Wednesday, February 8, 2012

Byrds -- "Eight Miles High" (1966)


Eight miles high 
And when you touch down
You'll find that 
It's stranger than known
(Introductory note: this 2 or 3 lines is 100% about the music, and 0% about me.  Honest.)

"Eight Miles High" may well be the most perfect classic rock/pop song ever recorded.  Feel free to name a better one if you can.  (If you think "Stairway to Heaven" or anything by Michael Jackson is better, you're banned from 2 or 3 lines FOREVER!  I mean it – go away!)


It's an odd coincidence that one of other songs that I think rivals the absolute perfection of "Eight Miles High" has the word "miles" in its title.  I'm speaking of the The Who's "I Can See For Miles," of course.

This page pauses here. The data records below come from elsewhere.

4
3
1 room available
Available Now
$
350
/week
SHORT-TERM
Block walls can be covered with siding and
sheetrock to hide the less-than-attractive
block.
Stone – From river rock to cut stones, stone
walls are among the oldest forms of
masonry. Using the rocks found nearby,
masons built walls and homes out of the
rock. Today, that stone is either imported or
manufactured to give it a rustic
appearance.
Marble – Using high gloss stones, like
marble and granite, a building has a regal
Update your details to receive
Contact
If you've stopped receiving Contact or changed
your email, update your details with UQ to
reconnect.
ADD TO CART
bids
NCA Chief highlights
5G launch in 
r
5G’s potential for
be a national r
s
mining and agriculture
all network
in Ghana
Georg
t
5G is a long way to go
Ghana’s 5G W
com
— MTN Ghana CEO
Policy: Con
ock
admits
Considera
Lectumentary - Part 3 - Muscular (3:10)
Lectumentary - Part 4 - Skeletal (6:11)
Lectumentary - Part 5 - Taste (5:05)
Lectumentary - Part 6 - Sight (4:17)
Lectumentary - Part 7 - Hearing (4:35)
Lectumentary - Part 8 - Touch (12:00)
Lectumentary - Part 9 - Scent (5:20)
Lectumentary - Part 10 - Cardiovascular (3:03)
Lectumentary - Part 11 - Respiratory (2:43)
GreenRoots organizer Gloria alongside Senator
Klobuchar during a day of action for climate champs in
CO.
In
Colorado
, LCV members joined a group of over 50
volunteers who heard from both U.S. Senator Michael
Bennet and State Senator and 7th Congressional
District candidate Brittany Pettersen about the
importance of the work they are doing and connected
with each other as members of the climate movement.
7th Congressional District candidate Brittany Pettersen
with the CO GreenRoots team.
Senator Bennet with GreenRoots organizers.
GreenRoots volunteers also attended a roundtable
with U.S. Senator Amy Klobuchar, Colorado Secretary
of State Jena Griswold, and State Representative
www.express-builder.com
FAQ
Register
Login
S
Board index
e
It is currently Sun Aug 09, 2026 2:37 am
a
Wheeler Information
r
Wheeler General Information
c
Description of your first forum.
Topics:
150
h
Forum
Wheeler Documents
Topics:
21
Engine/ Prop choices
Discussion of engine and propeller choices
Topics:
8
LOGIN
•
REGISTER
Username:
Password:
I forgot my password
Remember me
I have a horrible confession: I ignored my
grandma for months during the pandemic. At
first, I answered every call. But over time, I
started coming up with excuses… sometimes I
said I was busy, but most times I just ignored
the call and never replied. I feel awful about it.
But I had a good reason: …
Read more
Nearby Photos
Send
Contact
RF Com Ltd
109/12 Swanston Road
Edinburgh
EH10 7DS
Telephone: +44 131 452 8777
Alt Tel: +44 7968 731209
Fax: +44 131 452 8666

The Who wrote dozens of great songs, but "I Can See For Miles" is clearly their greatest accomplishment.  I don't have the same high opinion of the Byrds' overall body of work – they were certainly not one-hit wonders, but "Eight Miles High" is so much better than anything else they did that's it's almost shocking.

Before we go any further, click here to see a video of a Byrds' TV performance of "Eight Miles High."  (Videos of old TV performances by rock bands are great because they let you see what the band looked like in performance but use the original studio recording of the music – everyone lip-synched back then.)  

Here are the complete lyrics for the song.  (Note the absence of a chorus.  This song broke a lot of rules.)  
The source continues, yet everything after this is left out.